What is needed -
Write the data out again exactly, with no pictures.

Data supplied -
+ + + +

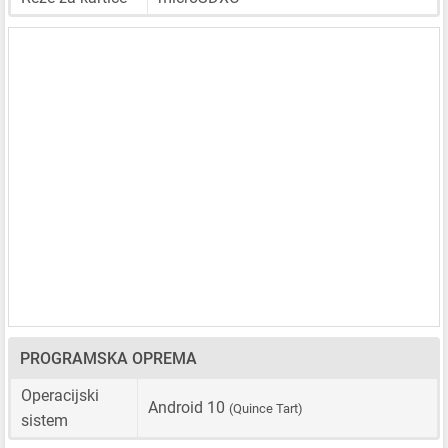
PROGRAMSKA OPREMA
Operacijski
Android 10
(Quince Tart)
sistem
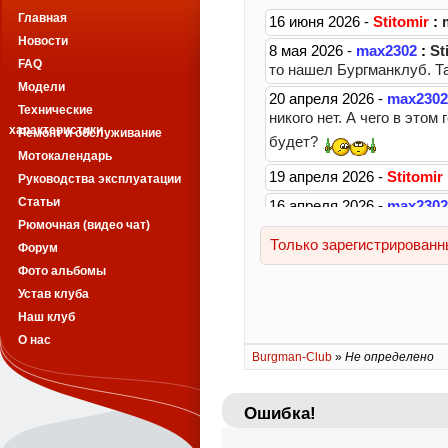
Главная
Новости
FAQ
Модели
Технические
характеристики
Ремонт и обслуживание
Мотокалендарь
Руководства эксплуатации
Статьи
Рюмочная (видео чат)
Форум
Фото альбомы
Устав клуба
Наш клуб
О нас
Burgman-Club
»
Не определено
Ошибка!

+ + + +

Solution to this task -
PROGRAMSKA OPREMA
Operacijski
Android 10
(Quince Tart)
sistem
Главная
Новости
FAQ
Модели
Технические
характеристики
Ремонт и обслуживание
Мотокалендарь
Руководства эксплуатации
Статьи
Рюмочная (видео чат)
Форум
Фото альбомы
Устав клуба
Наш клуб
О нас
Burgman-Club
»
Не определено
Ошибка!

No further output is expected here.